--- What is being asked ---
In the records below, find the line with "07月31日発行（実際の発売日は書店、各電子ス" and repeat exactly every line from it through the line with "Theo các nguồn". Pictures stay out.

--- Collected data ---
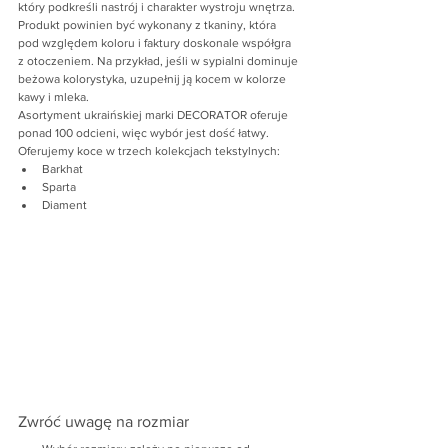
który podkreśli nastrój i charakter wystroju wnętrza. 
Produkt powinien być wykonany z tkaniny, która 
pod względem koloru i faktury doskonale współgra 
z otoczeniem. Na przykład, jeśli w sypialni dominuje 
beżowa kolorystyka, uzupełnij ją kocem w kolorze 
kawy i mleka.
Asortyment ukraińskiej marki DECORATOR oferuje 
ponad 100 odcieni, więc wybór jest dość łatwy. 
Oferujemy koce w trzech kolekcjach tekstylnych:
Barkhat
Sparta
Diament
Zwróć uwagę na rozmiar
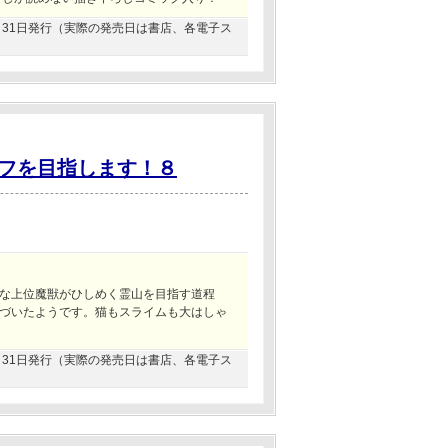
07月31日発行（実際の発売日は書店、各電子ス
フを目指します！８
な上位魔獣がひしめく霊山を目指す道程
づいたようです。猫もスライムも大はしゃ
01月31日発行（実際の発売日は書店、各電子ス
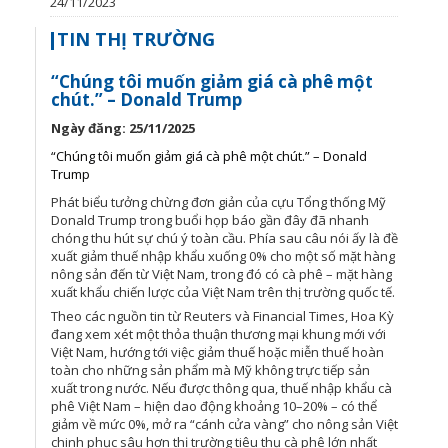
24/11/2023
TIN THỊ TRƯỜNG
“Chúng tôi muốn giảm giá cà phê một
chút.” – Donald Trump
Ngày đăng: 25/11/2025
“Chúng tôi muốn giảm giá cà phê một chút.” – Donald
Trump
Phát biểu tưởng chừng đơn giản của cựu Tổng thống Mỹ
Donald Trump trong buổi họp báo gần đây đã nhanh
chóng thu hút sự chú ý toàn cầu. Phía sau câu nói ấy là đề
xuất giảm thuế nhập khẩu xuống 0% cho một số mặt hàng
nông sản đến từ Việt Nam, trong đó có cà phê – mặt hàng
xuất khẩu chiến lược của Việt Nam trên thị trường quốc tế.
Theo các nguồn tin từ Reuters và Financial Times, Hoa Kỳ
đang xem xét một thỏa thuận thương mại khung mới với
Việt Nam, hướng tới việc giảm thuế hoặc miễn thuế hoàn
toàn cho những sản phẩm mà Mỹ không trực tiếp sản
xuất trong nước. Nếu được thông qua, thuế nhập khẩu cà
phê Việt Nam – hiện dao động khoảng 10–20% – có thể
giảm về mức 0%, mở ra “cánh cửa vàng” cho nông sản Việt
chinh phục sâu hơn thị trường tiêu thụ cà phê lớn nhất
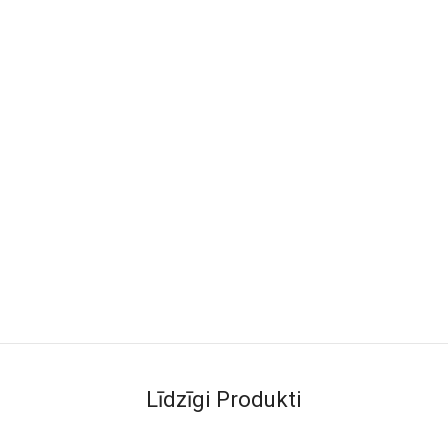
Līdzīgi Produkti
aķis, dinozaurs, valis, zaķis un
stību un koncentrēšanos
.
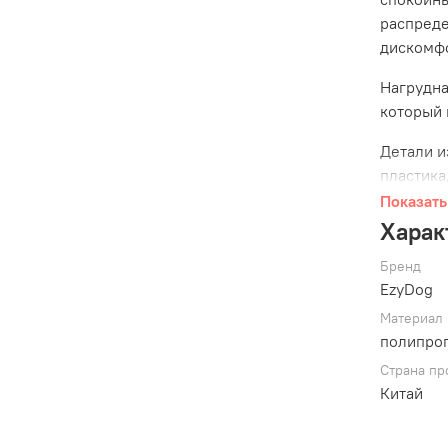
распреде
дискомфо
Нагрудна
который 
Детали и
пластика
погоду. 
Показать
безопасн
Харак
Бренд
EzyDog
В компл
Материал
ремень д
полипро
Страна пр
Китай
Шлейка C
использо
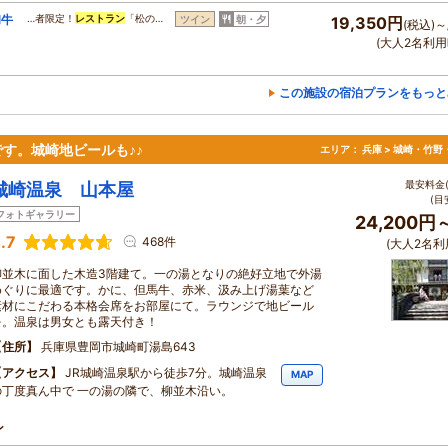
和牛
…者限定！
レストラン
「松の…
ツイン
朝・夕
19,350円
(税込)～
(大人2名利用
この施設の宿泊プランをもっと
す。城崎地ビールも♪♪
エリア：
兵庫 > 城崎・竹野
最安料金(
城崎温泉 山本屋
(目
フォトギャラリー
24,200円
.7
468件
(大人2名利
柳並木に面した木造3階建て。一の湯となりの絶好立地で外湯
めぐりに最適です。かに、但馬牛、赤米、汲み上げ湯葉など
素材にこだわる本格会席をお部屋にて。ラウンジで地ビール
を。温泉は男女とも露天付き！
住所
兵庫県豊岡市城崎町湯島643
アクセス
JR城崎温泉駅から徒歩7分。城崎温泉
MAP
の丁度真ん中で 一の湯の隣で、柳並木沿い。
ン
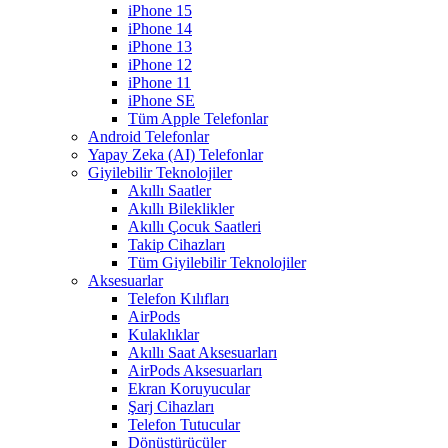
iPhone 15
iPhone 14
iPhone 13
iPhone 12
iPhone 11
iPhone SE
Tüm Apple Telefonlar
Android Telefonlar
Yapay Zeka (AI) Telefonlar
Giyilebilir Teknolojiler
Akıllı Saatler
Akıllı Bileklikler
Akıllı Çocuk Saatleri
Takip Cihazları
Tüm Giyilebilir Teknolojiler
Aksesuarlar
Telefon Kılıfları
AirPods
Kulaklıklar
Akıllı Saat Aksesuarları
AirPods Aksesuarları
Ekran Koruyucular
Şarj Cihazları
Telefon Tutucular
Dönüştürücüler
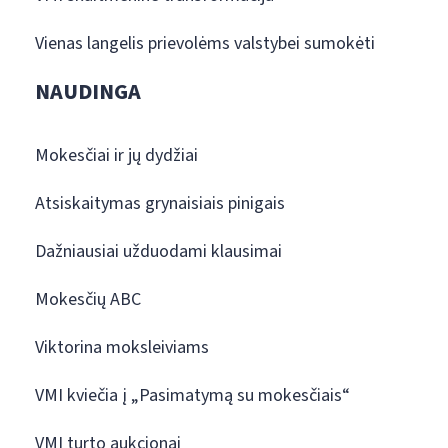
Vienas langelis prievolėms valstybei sumokėti
NAUDINGA
Mokesčiai ir jų dydžiai
Atsiskaitymas grynaisiais pinigais
Dažniausiai užduodami klausimai
Mokesčių ABC
Viktorina moksleiviams
VMI kviečia į „Pasimatymą su mokesčiais“
VMI turto aukcionai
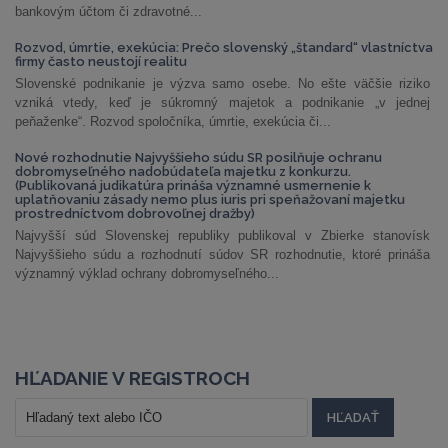
bankovým účtom či zdravotné...
Rozvod, úmrtie, exekúcia: Prečo slovenský „štandard“ vlastníctva
firmy často neustojí realitu
Slovenské podnikanie je výzva samo osebe. No ešte väčšie riziko
vzniká vtedy, keď je súkromný majetok a podnikanie „v jednej
peňaženke“. Rozvod spoločníka, úmrtie, exekúcia či...
Nové rozhodnutie Najvyššieho súdu SR posilňuje ochranu
dobromyseľného nadobúdateľa majetku z konkurzu.
(Publikovaná judikatúra prináša významné usmernenie k
uplatňovaniu zásady nemo plus iuris pri speňažovaní majetku
prostredníctvom dobrovoľnej dražby)
Najvyšší súd Slovenskej republiky publikoval v Zbierke stanovísk
Najvyššieho súdu a rozhodnutí súdov SR rozhodnutie, ktoré prináša
významný výklad ochrany dobromyseľného...
HĽADANIE V REGISTROCH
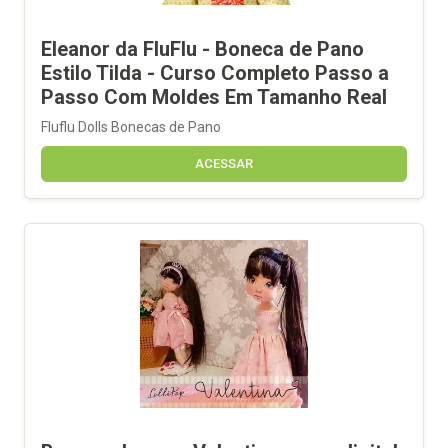
Eleanor da FluFlu - Boneca de Pano
Estilo Tilda - Curso Completo Passo a
Passo Com Moldes Em Tamanho Real
Fluflu Dolls Bonecas de Pano
ACESSAR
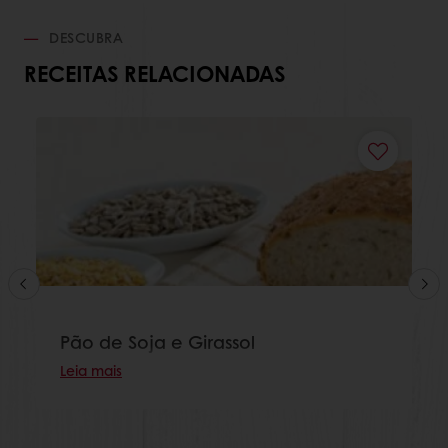
DESCUBRA
RECEITAS RELACIONADAS
Pão de Soja e Girassol
Leia mais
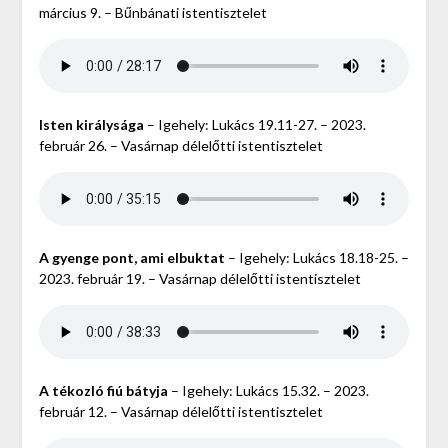
március 9. – Bűnbánati istentisztelet
Isten királysága
– Igehely: Lukács 19.11-27. – 2023.
február 26. – Vasárnap délelőtti istentisztelet
A gyenge pont, ami elbuktat
– Igehely: Lukács 18.18-25. –
2023. február 19. – Vasárnap délelőtti istentisztelet
A tékozló fiú bátyja
– Igehely: Lukács 15.32. – 2023.
február 12. – Vasárnap délelőtti istentisztelet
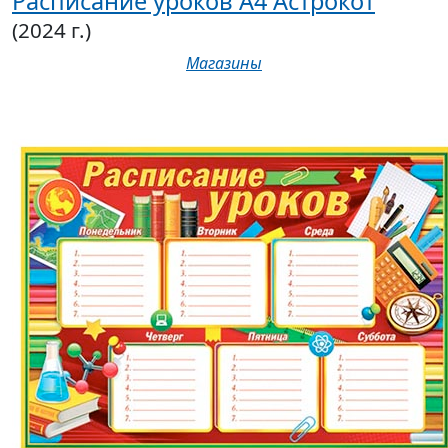
Расписание уроков А4 Астрокот
(2024 г.)
Магазины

--- Answer for this exercise ---
07月31日発行（実際の発売日は書店、各電子ス
フを目指します！８
な上位魔獣がひしめく霊山を目指す道程
づいたようです。猫もスライムも大はしゃ
01月31日発行（実際の発売日は書店、各電子ス
24/11/2023
TIN THỊ TRƯỜNG
“Chúng tôi muốn giảm giá cà phê một
chút.” – Donald Trump
Ngày đăng: 25/11/2025
“Chúng tôi muốn giảm giá cà phê một chút.” – Donald
Trump
Phát biểu tưởng chừng đơn giản của cựu Tổng thống Mỹ
Donald Trump trong buổi họp báo gần đây đã nhanh
chóng thu hút sự chú ý toàn cầu. Phía sau câu nói ấy là đề
xuất giảm thuế nhập khẩu xuống 0% cho một số mặt hàng
nông sản đến từ Việt Nam, trong đó có cà phê – mặt hàng
xuất khẩu chiến lược của Việt Nam trên thị trường quốc tế.
Theo các nguồn tin từ Reuters và Financial Times, Hoa Kỳ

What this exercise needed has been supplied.